### Extracted page text data
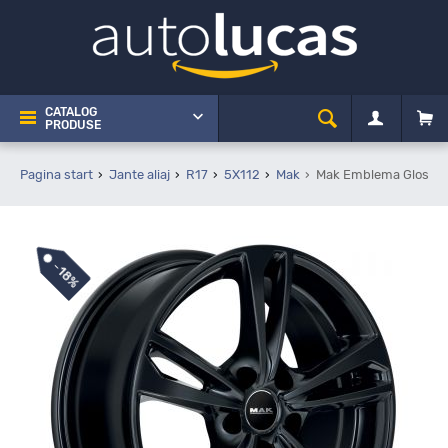
CATALOG
PRODUSE
Pagina start
Jante aliaj
R17
5X112
Mak
Mak Emblema Gloss Bl
-
18%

### Problem to work on
Reproduce every entry word for word, but omit the pictures.

### The answer
CATALOG
PRODUSE
Pagina start
Jante aliaj
R17
5X112
Mak
Mak Emblema Gloss Bl
-
18%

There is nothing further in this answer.